- TRY IT: Render every line of the data exactly as written, and leave out the pictures.

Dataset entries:
--

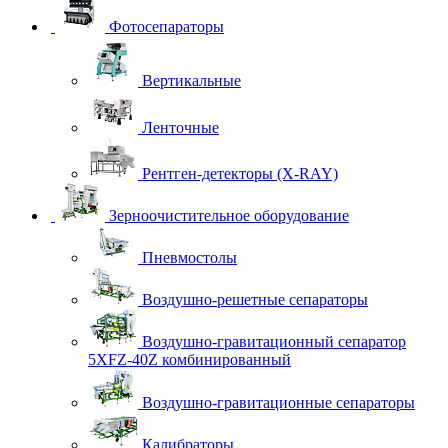
Фотосепараторы
Вертикальные
Ленточные
Рентген-детекторы (X-RAY)
Зерноочистительное оборудование
Пневмостолы
Воздушно-решетные сепараторы
Воздушно-гравитационный сепаратор
5XFZ-40Z комбинированный
Воздушно-гравитационные сепараторы
Калибраторы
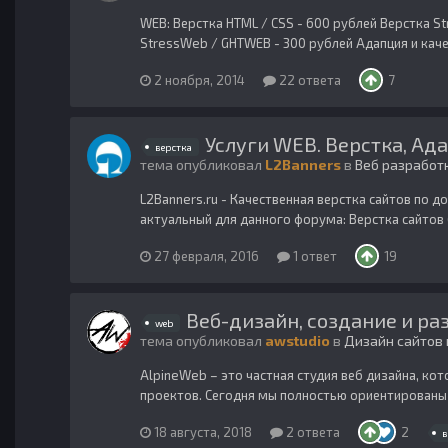
WEB: Верстка HTML / CSS - 600 рублей Верстка 
StressWeb / GHTWEB - 300 рублей Адапция и кач
2 ноября, 2014
22 ответа
7
Услуги WEB. Верстка, Адап
верстка
тема опубликовал
L2Banners
в
Веб разработ
L2Banners.ru - Качественная верстка сайтов по 
актуальный для данного форума: Верстка сайтов 
27 февраля, 2016
1 ответ
19
Веб-дизайн, создание и ра
web
тема опубликовал
awstudio
в
Дизайн сайтов 
AlpineWeb – это частная студия веб дизайна, ко
проектов. Сегодня мы полностью ориентированы 
18 августа, 2018
2 ответа
2
в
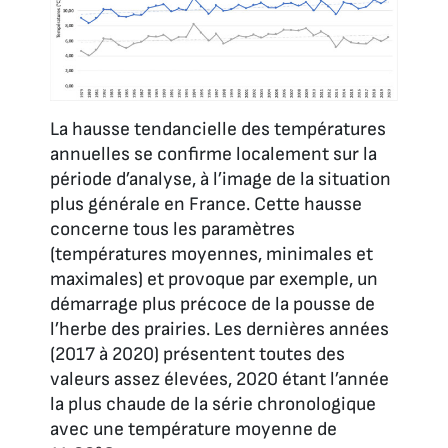
La hausse tendancielle des températures
annuelles se confirme localement sur la
période d’analyse, à l’image de la situation
plus générale en France. Cette hausse
concerne tous les paramètres
(températures moyennes, minimales et
maximales) et provoque par exemple, un
démarrage plus précoce de la pousse de
l’herbe des prairies. Les dernières années
(2017 à 2020) présentent toutes des
valeurs assez élevées, 2020 étant l’année
la plus chaude de la série chronologique
avec une température moyenne de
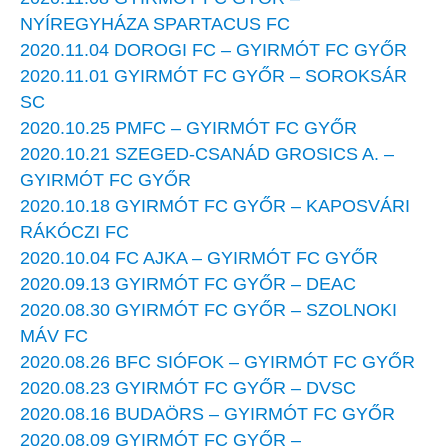
NYÍREGYHÁZA SPARTACUS FC
2020.11.04 DOROGI FC – GYIRMÓT FC GYŐR
2020.11.01 GYIRMÓT FC GYŐR – SOROKSÁR
SC
2020.10.25 PMFC – GYIRMÓT FC GYŐR
2020.10.21 SZEGED-CSANÁD GROSICS A. –
GYIRMÓT FC GYŐR
2020.10.18 GYIRMÓT FC GYŐR – KAPOSVÁRI
RÁKÓCZI FC
2020.10.04 FC AJKA – GYIRMÓT FC GYŐR
2020.09.13 GYIRMÓT FC GYŐR – DEAC
2020.08.30 GYIRMÓT FC GYŐR – SZOLNOKI
MÁV FC
2020.08.26 BFC SIÓFOK – GYIRMÓT FC GYŐR
2020.08.23 GYIRMÓT FC GYŐR – DVSC
2020.08.16 BUDAÖRS – GYIRMÓT FC GYŐR
2020.08.09 GYIRMÓT FC GYŐR –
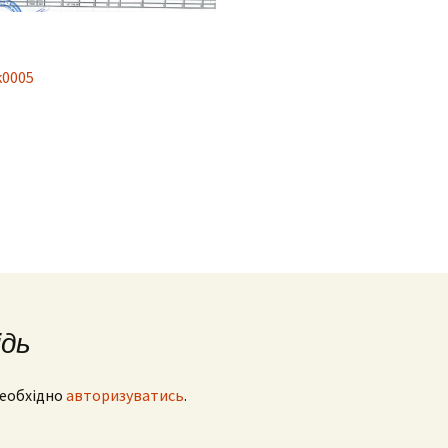
ідь
необхідно
авторизуватись
.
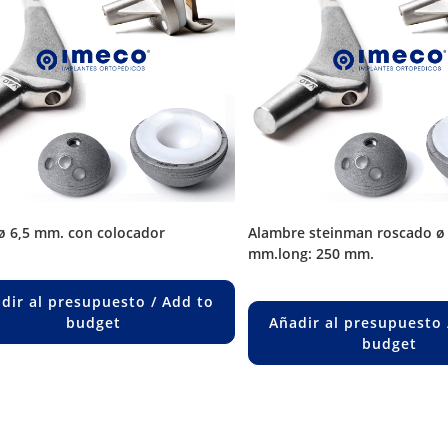
 ø 6,5 mm. con colocador
alambre steinman roscado ø 3,5
mm.long: 250 mm.
dir al presupuesto / Add to
budget
Añadir al presupuesto 
budget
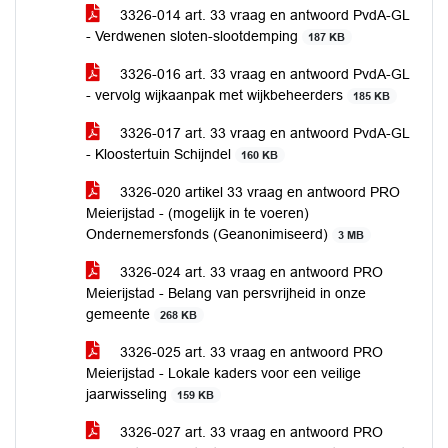
3326-014 art. 33 vraag en antwoord PvdA-GL
- Verdwenen sloten-slootdemping
187 KB
3326-016 art. 33 vraag en antwoord PvdA-GL
- vervolg wijkaanpak met wijkbeheerders
185 KB
3326-017 art. 33 vraag en antwoord PvdA-GL
- Kloostertuin Schijndel
160 KB
3326-020 artikel 33 vraag en antwoord PRO
Meierijstad - (mogelijk in te voeren)
Ondernemersfonds (Geanonimiseerd)
3 MB
3326-024 art. 33 vraag en antwoord PRO
Meierijstad - Belang van persvrijheid in onze
gemeente
268 KB
3326-025 art. 33 vraag en antwoord PRO
Meierijstad - Lokale kaders voor een veilige
jaarwisseling
159 KB
3326-027 art. 33 vraag en antwoord PRO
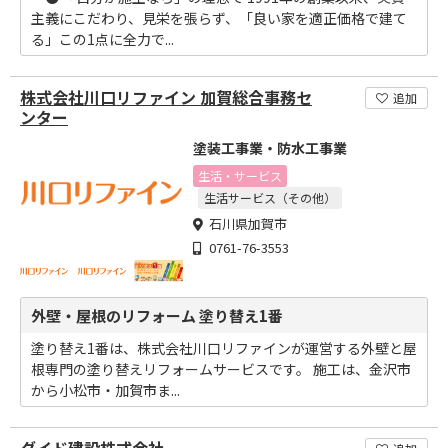
主義にこだわり、見栄を張らず、「良い家を適正価格で建て
る」この1点に全力で...
株式会社川口リファイン 加賀総合事務セ
追加
ンター
塗装工事業・防水工事業
生活・サービス
生活サービス（その他）
石川県加賀市
0761-76-3553
外壁・屋根のリフォーム 塗り替え1番
塗り替え1番は、株式会社川口リファインが運営する外壁と屋
根専門の塗り替えリフォームサービスです。 施工は、金沢市
から小松市・加賀市ま...
ダイド建設株式会社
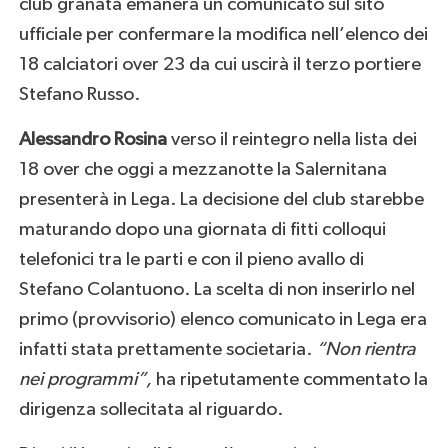
club granata emanerà un comunicato sul sito
ufficiale per confermare la modifica nell’elenco dei
18 calciatori over 23 da cui uscirà il terzo portiere
Stefano Russo.
Alessandro Rosina
verso il reintegro nella lista dei
18 over che oggi a mezzanotte la Salernitana
presenterà in Lega. La decisione del club starebbe
maturando dopo una giornata di fitti colloqui
telefonici tra le parti e con il pieno avallo di
Stefano Colantuono. La scelta di non inserirlo nel
primo (provvisorio) elenco comunicato in Lega era
infatti stata prettamente societaria.
“Non rientra
nei programmi”,
ha ripetutamente commentato la
dirigenza sollecitata al riguardo.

--

- RESPONSE TO THE TASK:
Фотосепараторы
Вертикальные
Ленточные
Рентген-детекторы (X-RAY)
Зерноочистительное оборудование
Пневмостолы
Воздушно-решетные сепараторы
Воздушно-гравитационный сепаратор
5XFZ-40Z комбинированный
Воздушно-гравитационные сепараторы
Калибраторы
WEB: Верстка HTML / CSS - 600 рублей Верстка 
StressWeb / GHTWEB - 300 рублей Адапция и кач
2 ноября, 2014
22 ответа
7
Услуги WEB. Верстка, Адап
верстка
тема опубликовал
L2Banners
в
Веб разработ
L2Banners.ru - Качественная верстка сайтов по 
актуальный для данного форума: Верстка сайтов 
27 февраля, 2016
1 ответ
19
Веб-дизайн, создание и ра
web
тема опубликовал
awstudio
в
Дизайн сайтов 
AlpineWeb – это частная студия веб дизайна, ко
проектов. Сегодня мы полностью ориентированы 
18 августа, 2018
2 ответа
2
в
La hausse tendancielle des températures
annuelles se confirme localement sur la
période d’analyse, à l’image de la situation
plus générale en France. Cette hausse
concerne tous les paramètres
(températures moyennes, minimales et
maximales) et provoque par exemple, un
démarrage plus précoce de la pousse de
l’herbe des prairies. Les dernières années
(2017 à 2020) présentent toutes des
valeurs assez élevées, 2020 étant l’année
la plus chaude de la série chronologique
avec une température moyenne de
NYÍREGYHÁZA SPARTACUS FC
2020.11.04 DOROGI FC – GYIRMÓT FC GYŐR
2020.11.01 GYIRMÓT FC GYŐR – SOROKSÁR
SC
2020.10.25 PMFC – GYIRMÓT FC GYŐR
2020.10.21 SZEGED-CSANÁD GROSICS A. –
GYIRMÓT FC GYŐR
2020.10.18 GYIRMÓT FC GYŐR – KAPOSVÁRI
RÁKÓCZI FC
2020.10.04 FC AJKA – GYIRMÓT FC GYŐR
2020.09.13 GYIRMÓT FC GYŐR – DEAC
2020.08.30 GYIRMÓT FC GYŐR – SZOLNOKI
MÁV FC
2020.08.26 BFC SIÓFOK – GYIRMÓT FC GYŐR
2020.08.23 GYIRMÓT FC GYŐR – DVSC
2020.08.16 BUDAÖRS – GYIRMÓT FC GYŐR
2020.08.09 GYIRMÓT FC GYŐR –
ідь
необхідно
авторизуватись
.
 ø 6,5 mm. con colocador
alambre steinman roscado ø 3,5
mm.long: 250 mm.
dir al presupuesto / Add to
budget
Añadir al presupuesto 
budget
3326-014 art. 33 vraag en antwoord PvdA-GL
- Verdwenen sloten-slootdemping
187 KB
3326-016 art. 33 vraag en antwoord PvdA-GL
- vervolg wijkaanpak met wijkbeheerders
185 KB
3326-017 art. 33 vraag en antwoord PvdA-GL
- Kloostertuin Schijndel
160 KB
3326-020 artikel 33 vraag en antwoord PRO
Meierijstad - (mogelijk in te voeren)
Ondernemersfonds (Geanonimiseerd)
3 MB
3326-024 art. 33 vraag en antwoord PRO
Meierijstad - Belang van persvrijheid in onze
gemeente
268 KB
3326-025 art. 33 vraag en antwoord PRO
Meierijstad - Lokale kaders voor een veilige
jaarwisseling
159 KB
3326-027 art. 33 vraag en antwoord PRO
主義にこだわり、見栄を張らず、「良い家を適正価格で建て
る」この1点に全力で...
株式会社川口リファイン 加賀総合事務セ
追加
ンター
塗装工事業・防水工事業
生活・サービス
生活サービス（その他）
石川県加賀市
0761-76-3553
外壁・屋根のリフォーム 塗り替え1番
塗り替え1番は、株式会社川口リファインが運営する外壁と屋
根専門の塗り替えリフォームサービスです。 施工は、金沢市
から小松市・加賀市ま...
ダイド建設株式会社
club granata emanerà un comunicato sul sito
ufficiale per confermare la modifica nell’elenco dei
18 calciatori over 23 da cui uscirà il terzo portiere
Stefano Russo.
Alessandro Rosina
verso il reintegro nella lista dei
18 over che oggi a mezzanotte la Salernitana
presenterà in Lega. La decisione del club starebbe
maturando dopo una giornata di fitti colloqui
telefonici tra le parti e con il pieno avallo di
Stefano Colantuono. La scelta di non inserirlo nel
primo (provvisorio) elenco comunicato in Lega era
infatti stata prettamente societaria.
“Non rientra
nei programmi”,
ha ripetutamente commentato la
dirigenza sollecitata al riguardo.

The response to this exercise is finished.